MANILA: Hong Kong issued its third-highest warning as a weakened though still dangerous Super Typhoon Mangkhut bears down on China’s Guangdong province, after leaving a path of destruction across the northern Philippines. Most Hong Kong flights were cancelled and high-speed rail service was halted as the storm approached.
The typhoon’s top winds declined to about 167 kilometres per hour (103 mph), from 195 kph earlier, according to the US Navy and Air Force’s Joint Typhoon Warning Center in Hawaii. Mangkhut’s structure will be ripped by wind shear, weakening its top winds as it approaches the coast to Hong Kong’s west.
It was about 310 kilometres southeast of Hong Kong at 5 am, according to the Hong Kong Observatory, which issued a Storm Signal 8 warning for residents to rush preparations and brace for high winds. Mangkhut will make its closest approach to the Pearl River Delta about 12-noon.
“The forecast is certainly much more favourable for Hong Kong than it was two or three days ago,” said Steve Bowen, director and meteorologist at Aon Benfield Analytics in Chicago.
Economic losses in Hong Kong and across China could reach US$50 billion on top of the US$16 billion to US$20 billion it probably exacted in the Philippines, said Chuck Watson, a disaster modeller for Enki Research in Savannah, Georgia. The impact in the Philippines could be between 5 to 6% of its gross domestic product.
The costs could rise if Mangkhut’s track shifts to make a direct hit on Hong Kong, though Watson said the storm doesn’t appear to be closing in there.
Mangkhut struck Cagayan province in the northern Philippines Saturday with winds of up to 269 kilometres, leaving at least three dead and sending about 126,800 people to shelters, authorities said.
When it hit, Mangkhut was a Category 5 storm on the US scale and three times larger than Hurricane Florence, which struck North Carolina on Friday, according to the US National Oceanic and Atmospheric Administration.
Almost 1 million people along Mangkhut’s path live in coastal areas or have homes made of light materials, Edgar Posadas, spokesman of the disaster-monitoring agency, said earlier.
Philippine authorities are finding it difficult to reach areas hardest hit by the storm. At least five roads and bridges in the north of the country are impassable after landslides, while gales shattered windows and collapsed the ceiling of an airport in Cagayan province. Wind and rain are preventing government agencies from assessing the full extent of damage, Defense Secretary Delfin Lorenzana said in a televised news conference.
Authorities are releasing water from several dams, which is likely to flood more areas on the main Luzon island, the weather bureau said. Strong winds cut communication lines in Cagayan, leaving far-flung areas where the typhoon made landfall out of touch with the government, Governor Manuel Mamba told CNN.

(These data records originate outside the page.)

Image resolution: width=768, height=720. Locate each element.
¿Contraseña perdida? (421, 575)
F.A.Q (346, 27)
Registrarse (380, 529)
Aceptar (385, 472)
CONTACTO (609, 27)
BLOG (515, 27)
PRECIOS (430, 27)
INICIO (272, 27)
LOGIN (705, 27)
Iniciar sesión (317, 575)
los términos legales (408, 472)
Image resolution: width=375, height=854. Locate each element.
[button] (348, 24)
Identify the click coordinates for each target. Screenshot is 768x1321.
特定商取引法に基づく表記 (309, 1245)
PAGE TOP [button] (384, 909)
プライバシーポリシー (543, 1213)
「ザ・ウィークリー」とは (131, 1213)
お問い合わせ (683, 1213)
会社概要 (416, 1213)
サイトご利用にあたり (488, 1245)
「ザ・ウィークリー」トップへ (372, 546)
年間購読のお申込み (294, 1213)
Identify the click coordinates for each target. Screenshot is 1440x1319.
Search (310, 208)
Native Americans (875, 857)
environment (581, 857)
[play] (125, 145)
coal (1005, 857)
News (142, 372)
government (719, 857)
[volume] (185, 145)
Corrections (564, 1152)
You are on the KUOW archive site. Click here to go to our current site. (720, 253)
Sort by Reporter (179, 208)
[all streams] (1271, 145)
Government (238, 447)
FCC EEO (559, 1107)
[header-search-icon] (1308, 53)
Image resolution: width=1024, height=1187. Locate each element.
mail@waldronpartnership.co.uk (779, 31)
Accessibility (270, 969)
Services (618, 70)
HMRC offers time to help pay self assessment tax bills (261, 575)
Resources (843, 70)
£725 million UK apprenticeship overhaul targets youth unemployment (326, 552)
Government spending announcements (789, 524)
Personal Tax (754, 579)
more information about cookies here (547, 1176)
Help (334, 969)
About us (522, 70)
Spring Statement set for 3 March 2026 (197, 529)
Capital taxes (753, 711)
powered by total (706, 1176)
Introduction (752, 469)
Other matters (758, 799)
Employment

Manila Electric Co. said 430,000 customers in the capital region and nearby provinces are without electricity. Six transmission lines in Luzon were toppled by the storm.
Chinese State Councilor and Foreign Minister Wang Yi postponed his Sept. 16-18 visit to the Philippines in the aftermath of the storm. The Southeast Asian nation’s foreign affairs department said it is now focused on coordinating offers of international humanitarian assistance.
Throughout the region, airlines had canceled at least 1,339 flights through the next 48 hours, according to FlightAware, a Houston-based tracking service. Cathay Pacific Airways Ltd. said in a statement it will ground 400 flights in the next three days. Its unit Cathay Dragon said it won’t be flying Sunday.
AirAsia Group Bhd had canceled at least 22 flights as of Saturday morning, upsetting travelers from Manila to Shenzhen and Macau, according to a Facebook post. Philippines Airlines Inc. scrapped 41 Saturday flights, including those to Hangzhou and Tokyo, it said on Facebook.
Mangkhut could affect as many as 30.5 million people across Asia, according to the United Nations Global Disaster Alert and Coordination System. About 20 cyclones pass through disaster-prone Philippines each year. Super Typhoon Haiyan, which packed winds of 315 kilometers an hour, killed more than 6,300 people there in 2013.